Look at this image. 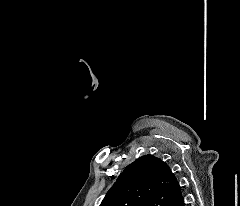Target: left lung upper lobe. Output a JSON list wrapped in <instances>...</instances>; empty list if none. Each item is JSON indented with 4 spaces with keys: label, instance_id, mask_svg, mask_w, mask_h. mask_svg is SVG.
Here are the masks:
<instances>
[{
    "label": "left lung upper lobe",
    "instance_id": "1",
    "mask_svg": "<svg viewBox=\"0 0 240 206\" xmlns=\"http://www.w3.org/2000/svg\"><path fill=\"white\" fill-rule=\"evenodd\" d=\"M180 190L169 166L145 155L127 166L100 206H170Z\"/></svg>",
    "mask_w": 240,
    "mask_h": 206
}]
</instances>
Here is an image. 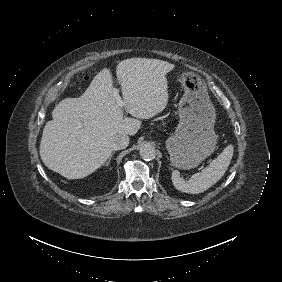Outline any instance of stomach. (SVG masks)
Listing matches in <instances>:
<instances>
[{"label":"stomach","instance_id":"0dacf381","mask_svg":"<svg viewBox=\"0 0 282 282\" xmlns=\"http://www.w3.org/2000/svg\"><path fill=\"white\" fill-rule=\"evenodd\" d=\"M185 88L179 106L180 122L174 134L166 140L171 164L179 169L197 167L216 148L214 131L216 111L204 80L191 73L180 77Z\"/></svg>","mask_w":282,"mask_h":282}]
</instances>
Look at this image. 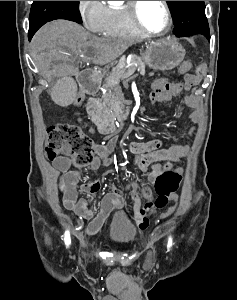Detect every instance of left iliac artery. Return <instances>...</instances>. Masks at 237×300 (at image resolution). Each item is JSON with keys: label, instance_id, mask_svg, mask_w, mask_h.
<instances>
[{"label": "left iliac artery", "instance_id": "44dca946", "mask_svg": "<svg viewBox=\"0 0 237 300\" xmlns=\"http://www.w3.org/2000/svg\"><path fill=\"white\" fill-rule=\"evenodd\" d=\"M172 246V238L171 237H169V240H168V245H167V247L168 248H170Z\"/></svg>", "mask_w": 237, "mask_h": 300}]
</instances>
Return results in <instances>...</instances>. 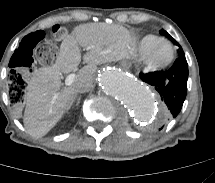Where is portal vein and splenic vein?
<instances>
[{
  "instance_id": "18ae733b",
  "label": "portal vein and splenic vein",
  "mask_w": 215,
  "mask_h": 183,
  "mask_svg": "<svg viewBox=\"0 0 215 183\" xmlns=\"http://www.w3.org/2000/svg\"><path fill=\"white\" fill-rule=\"evenodd\" d=\"M76 74L75 73H71L67 76L66 80H65V85L66 86H70L74 80H75Z\"/></svg>"
}]
</instances>
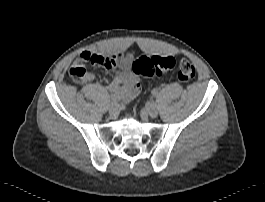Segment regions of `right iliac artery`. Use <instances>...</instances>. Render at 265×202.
<instances>
[{
	"mask_svg": "<svg viewBox=\"0 0 265 202\" xmlns=\"http://www.w3.org/2000/svg\"><path fill=\"white\" fill-rule=\"evenodd\" d=\"M119 100H120V98H119L118 96H116V95L111 96V98H110V104H115V103H117Z\"/></svg>",
	"mask_w": 265,
	"mask_h": 202,
	"instance_id": "right-iliac-artery-1",
	"label": "right iliac artery"
}]
</instances>
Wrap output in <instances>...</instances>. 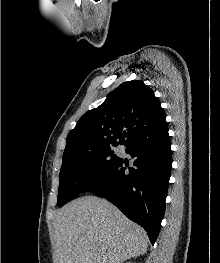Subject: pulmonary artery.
<instances>
[{"instance_id": "e3ab8cb5", "label": "pulmonary artery", "mask_w": 220, "mask_h": 263, "mask_svg": "<svg viewBox=\"0 0 220 263\" xmlns=\"http://www.w3.org/2000/svg\"><path fill=\"white\" fill-rule=\"evenodd\" d=\"M118 150L121 151V147H119Z\"/></svg>"}]
</instances>
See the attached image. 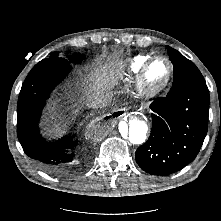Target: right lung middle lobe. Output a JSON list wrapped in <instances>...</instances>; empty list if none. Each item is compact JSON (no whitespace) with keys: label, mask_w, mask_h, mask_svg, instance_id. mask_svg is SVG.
<instances>
[{"label":"right lung middle lobe","mask_w":221,"mask_h":221,"mask_svg":"<svg viewBox=\"0 0 221 221\" xmlns=\"http://www.w3.org/2000/svg\"><path fill=\"white\" fill-rule=\"evenodd\" d=\"M55 57H59V53H58V52L52 53L49 58H55ZM82 58H83V57H82L81 54H74V55L72 56L71 62L77 63V62L81 61ZM66 60H67V59H66ZM68 61H69V60H68ZM69 63H70V61H69Z\"/></svg>","instance_id":"obj_1"}]
</instances>
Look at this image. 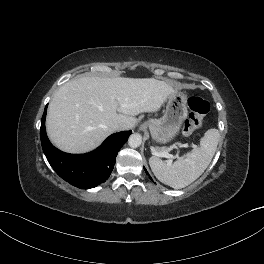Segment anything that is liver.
Returning a JSON list of instances; mask_svg holds the SVG:
<instances>
[{
	"instance_id": "liver-1",
	"label": "liver",
	"mask_w": 264,
	"mask_h": 264,
	"mask_svg": "<svg viewBox=\"0 0 264 264\" xmlns=\"http://www.w3.org/2000/svg\"><path fill=\"white\" fill-rule=\"evenodd\" d=\"M177 88L154 78L84 76L62 85L48 108L52 143L69 153L88 152L112 134L115 123L135 127L136 115L158 111Z\"/></svg>"
}]
</instances>
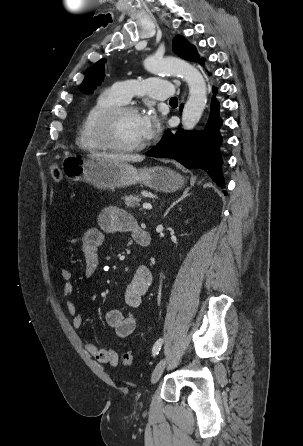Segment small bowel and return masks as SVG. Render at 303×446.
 Wrapping results in <instances>:
<instances>
[{
	"label": "small bowel",
	"instance_id": "1",
	"mask_svg": "<svg viewBox=\"0 0 303 446\" xmlns=\"http://www.w3.org/2000/svg\"><path fill=\"white\" fill-rule=\"evenodd\" d=\"M142 231L136 220L128 212L117 207H107L98 216V227H91L83 234L71 236L65 240L66 245H80L85 263V276L92 277L99 268V250L104 243L106 234L117 232L129 233L135 237ZM60 276L65 281L63 295L66 306L72 317V325L80 328L83 324V317L78 313L72 296L74 283L72 274L67 268H60ZM152 284V274L145 265H140L124 293V302L128 308V313L120 309L109 310L105 314L107 325L115 331L119 338H126L133 333L136 328V318L133 310L140 307L142 298ZM86 351L100 363H107L112 366L118 364V354L113 348H100L93 342H87Z\"/></svg>",
	"mask_w": 303,
	"mask_h": 446
}]
</instances>
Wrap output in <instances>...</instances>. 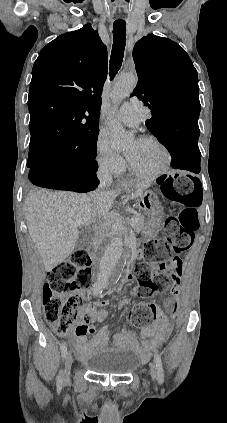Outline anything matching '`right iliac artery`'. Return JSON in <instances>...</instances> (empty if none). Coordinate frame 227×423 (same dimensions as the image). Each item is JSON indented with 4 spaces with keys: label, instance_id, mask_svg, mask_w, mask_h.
Wrapping results in <instances>:
<instances>
[{
    "label": "right iliac artery",
    "instance_id": "82829eb1",
    "mask_svg": "<svg viewBox=\"0 0 227 423\" xmlns=\"http://www.w3.org/2000/svg\"><path fill=\"white\" fill-rule=\"evenodd\" d=\"M102 289H103V285H96V286H94V288H93V290H94V293H101L102 292ZM61 354H62V357L64 358L65 356H66V354H67V346H66V343L65 342H63L62 344H61ZM56 384H57V388L58 389H61L62 388V385H63V378H62V374H61V372L59 373V375L57 376V379H56Z\"/></svg>",
    "mask_w": 227,
    "mask_h": 423
}]
</instances>
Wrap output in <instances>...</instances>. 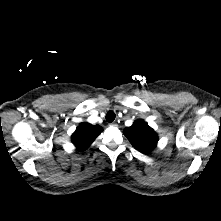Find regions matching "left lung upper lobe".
<instances>
[{
    "mask_svg": "<svg viewBox=\"0 0 221 221\" xmlns=\"http://www.w3.org/2000/svg\"><path fill=\"white\" fill-rule=\"evenodd\" d=\"M124 135L138 151L149 154L157 145L155 131L143 120H137L124 130Z\"/></svg>",
    "mask_w": 221,
    "mask_h": 221,
    "instance_id": "5c2ea615",
    "label": "left lung upper lobe"
}]
</instances>
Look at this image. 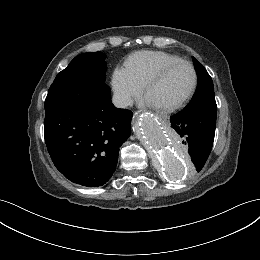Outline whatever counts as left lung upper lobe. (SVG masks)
Listing matches in <instances>:
<instances>
[{"instance_id":"1","label":"left lung upper lobe","mask_w":260,"mask_h":260,"mask_svg":"<svg viewBox=\"0 0 260 260\" xmlns=\"http://www.w3.org/2000/svg\"><path fill=\"white\" fill-rule=\"evenodd\" d=\"M195 66L198 72V86L192 101L187 105L186 109H191L200 105L209 104L215 105V94L213 82L205 70L203 65L195 59Z\"/></svg>"}]
</instances>
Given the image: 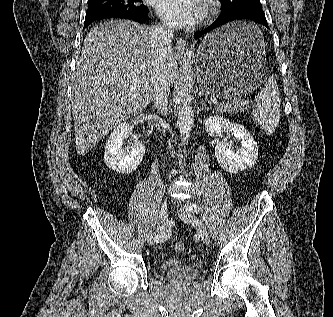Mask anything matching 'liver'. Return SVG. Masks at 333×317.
I'll list each match as a JSON object with an SVG mask.
<instances>
[{
  "mask_svg": "<svg viewBox=\"0 0 333 317\" xmlns=\"http://www.w3.org/2000/svg\"><path fill=\"white\" fill-rule=\"evenodd\" d=\"M159 73L171 85L178 75L176 57L171 47L160 49L151 27L112 20L92 28L72 81L77 154L85 155L115 126L143 111Z\"/></svg>",
  "mask_w": 333,
  "mask_h": 317,
  "instance_id": "liver-1",
  "label": "liver"
}]
</instances>
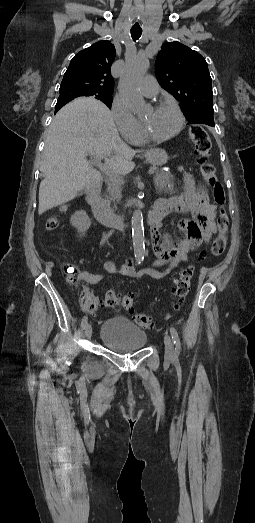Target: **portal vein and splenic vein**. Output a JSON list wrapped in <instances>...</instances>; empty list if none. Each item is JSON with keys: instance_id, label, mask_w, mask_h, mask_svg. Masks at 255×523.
Returning a JSON list of instances; mask_svg holds the SVG:
<instances>
[{"instance_id": "portal-vein-and-splenic-vein-1", "label": "portal vein and splenic vein", "mask_w": 255, "mask_h": 523, "mask_svg": "<svg viewBox=\"0 0 255 523\" xmlns=\"http://www.w3.org/2000/svg\"><path fill=\"white\" fill-rule=\"evenodd\" d=\"M95 162L96 163H94V168H96V170L101 172L103 175L114 173V170H111L110 163H105L104 165L101 162V158H99V156H95ZM149 176H153V170H149Z\"/></svg>"}]
</instances>
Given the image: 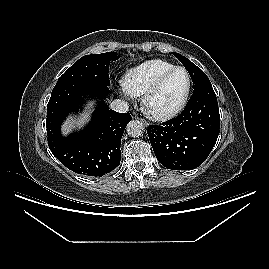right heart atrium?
<instances>
[{"mask_svg":"<svg viewBox=\"0 0 269 269\" xmlns=\"http://www.w3.org/2000/svg\"><path fill=\"white\" fill-rule=\"evenodd\" d=\"M119 93L126 99L128 100H133L135 98V95H133L131 92H129L125 86L123 85V83L121 84L120 88H119Z\"/></svg>","mask_w":269,"mask_h":269,"instance_id":"d8ad5b80","label":"right heart atrium"}]
</instances>
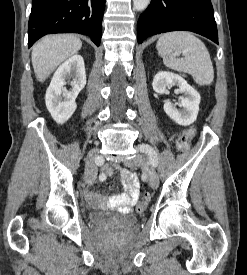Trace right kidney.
I'll return each mask as SVG.
<instances>
[{
  "mask_svg": "<svg viewBox=\"0 0 247 275\" xmlns=\"http://www.w3.org/2000/svg\"><path fill=\"white\" fill-rule=\"evenodd\" d=\"M73 76L71 90H67L65 79ZM86 85V72L82 56L73 55L58 67L46 91L45 102L52 118L59 124L65 123L75 112L79 92Z\"/></svg>",
  "mask_w": 247,
  "mask_h": 275,
  "instance_id": "right-kidney-1",
  "label": "right kidney"
}]
</instances>
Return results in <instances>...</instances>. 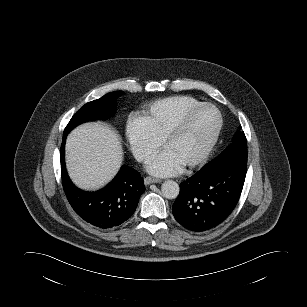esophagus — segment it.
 I'll list each match as a JSON object with an SVG mask.
<instances>
[{
    "mask_svg": "<svg viewBox=\"0 0 307 307\" xmlns=\"http://www.w3.org/2000/svg\"><path fill=\"white\" fill-rule=\"evenodd\" d=\"M161 182H162L161 179H157V178H153V177H146L144 179L145 185H149L151 183H161Z\"/></svg>",
    "mask_w": 307,
    "mask_h": 307,
    "instance_id": "34e87169",
    "label": "esophagus"
}]
</instances>
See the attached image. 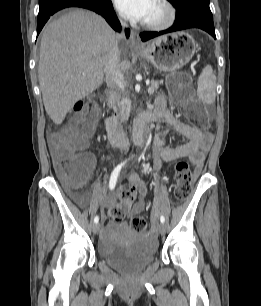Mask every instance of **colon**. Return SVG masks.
I'll return each mask as SVG.
<instances>
[{
  "label": "colon",
  "instance_id": "1",
  "mask_svg": "<svg viewBox=\"0 0 261 306\" xmlns=\"http://www.w3.org/2000/svg\"><path fill=\"white\" fill-rule=\"evenodd\" d=\"M168 86L173 102L184 108L188 120L197 126L205 125L207 117L194 105V93L189 79L175 74L169 77ZM97 120V106L94 103L84 102L75 111L70 124L55 139L61 161L59 175L61 180L70 187L83 184L89 176L90 159L81 152L94 137ZM175 179L174 197L177 201H184L191 194L193 180L190 165L186 161H179L176 164ZM135 197L136 191L131 185H122L119 201L109 209L110 219L121 221L126 218L130 214ZM130 225L139 234L148 236L152 233L150 226L141 216L132 217Z\"/></svg>",
  "mask_w": 261,
  "mask_h": 306
}]
</instances>
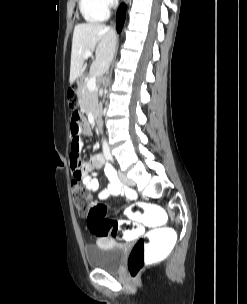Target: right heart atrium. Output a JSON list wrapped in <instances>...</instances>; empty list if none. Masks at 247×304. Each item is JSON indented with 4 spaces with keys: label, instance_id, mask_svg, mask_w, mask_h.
I'll return each instance as SVG.
<instances>
[{
    "label": "right heart atrium",
    "instance_id": "d8ad5b80",
    "mask_svg": "<svg viewBox=\"0 0 247 304\" xmlns=\"http://www.w3.org/2000/svg\"><path fill=\"white\" fill-rule=\"evenodd\" d=\"M101 5L106 9H110L111 7H113L116 4L117 0H99Z\"/></svg>",
    "mask_w": 247,
    "mask_h": 304
}]
</instances>
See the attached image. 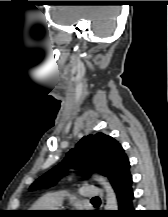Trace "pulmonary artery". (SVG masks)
I'll return each instance as SVG.
<instances>
[{"label": "pulmonary artery", "mask_w": 168, "mask_h": 217, "mask_svg": "<svg viewBox=\"0 0 168 217\" xmlns=\"http://www.w3.org/2000/svg\"><path fill=\"white\" fill-rule=\"evenodd\" d=\"M82 199H94L103 196V190L96 186H85L81 188ZM45 202L54 208L60 206L63 202V194L61 192H51L45 198Z\"/></svg>", "instance_id": "1"}]
</instances>
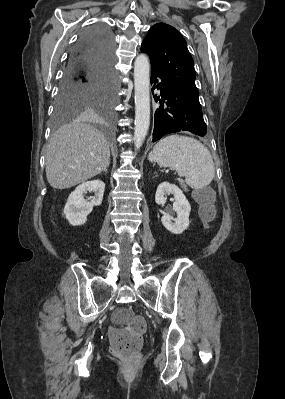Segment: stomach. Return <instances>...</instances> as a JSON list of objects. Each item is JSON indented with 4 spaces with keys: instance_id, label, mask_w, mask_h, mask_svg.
I'll use <instances>...</instances> for the list:
<instances>
[{
    "instance_id": "1",
    "label": "stomach",
    "mask_w": 285,
    "mask_h": 399,
    "mask_svg": "<svg viewBox=\"0 0 285 399\" xmlns=\"http://www.w3.org/2000/svg\"><path fill=\"white\" fill-rule=\"evenodd\" d=\"M149 160H150V161L155 160V159H154V156H153V153H151V154L149 155Z\"/></svg>"
}]
</instances>
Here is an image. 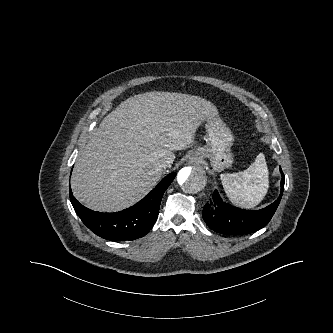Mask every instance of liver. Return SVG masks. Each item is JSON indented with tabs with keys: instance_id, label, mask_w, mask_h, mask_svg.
<instances>
[{
	"instance_id": "6515ba94",
	"label": "liver",
	"mask_w": 333,
	"mask_h": 333,
	"mask_svg": "<svg viewBox=\"0 0 333 333\" xmlns=\"http://www.w3.org/2000/svg\"><path fill=\"white\" fill-rule=\"evenodd\" d=\"M217 118V108L199 96L154 91L126 99L79 153L73 195L100 212L134 205L161 179L157 162L171 167L174 151L190 147L202 123Z\"/></svg>"
}]
</instances>
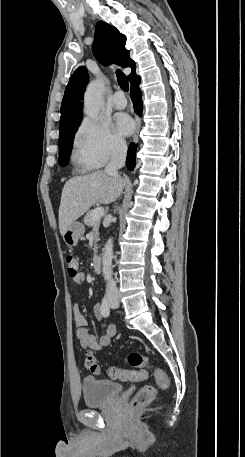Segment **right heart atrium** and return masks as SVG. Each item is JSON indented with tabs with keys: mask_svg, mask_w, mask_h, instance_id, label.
<instances>
[{
	"mask_svg": "<svg viewBox=\"0 0 245 457\" xmlns=\"http://www.w3.org/2000/svg\"><path fill=\"white\" fill-rule=\"evenodd\" d=\"M77 143L97 164L120 155L125 149V141L104 119L85 117L78 129Z\"/></svg>",
	"mask_w": 245,
	"mask_h": 457,
	"instance_id": "right-heart-atrium-1",
	"label": "right heart atrium"
}]
</instances>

=======

• Task instructions
Quote only the lines that start at the line holding "Segment **right heart" and end at the last line of the entries, including both of those lines, and omit every picture.

• Task response
Segment **right heart atrium** and return masks as SVG. Each item is JSON indented with tabs with keys: mask_svg, mask_w, mask_h, instance_id, label.
<instances>
[{
	"mask_svg": "<svg viewBox=\"0 0 245 457\" xmlns=\"http://www.w3.org/2000/svg\"><path fill=\"white\" fill-rule=\"evenodd\" d=\"M77 143L97 164L120 155L125 149V141L104 119L85 117L78 129Z\"/></svg>",
	"mask_w": 245,
	"mask_h": 457,
	"instance_id": "right-heart-atrium-1",
	"label": "right heart atrium"
}]
</instances>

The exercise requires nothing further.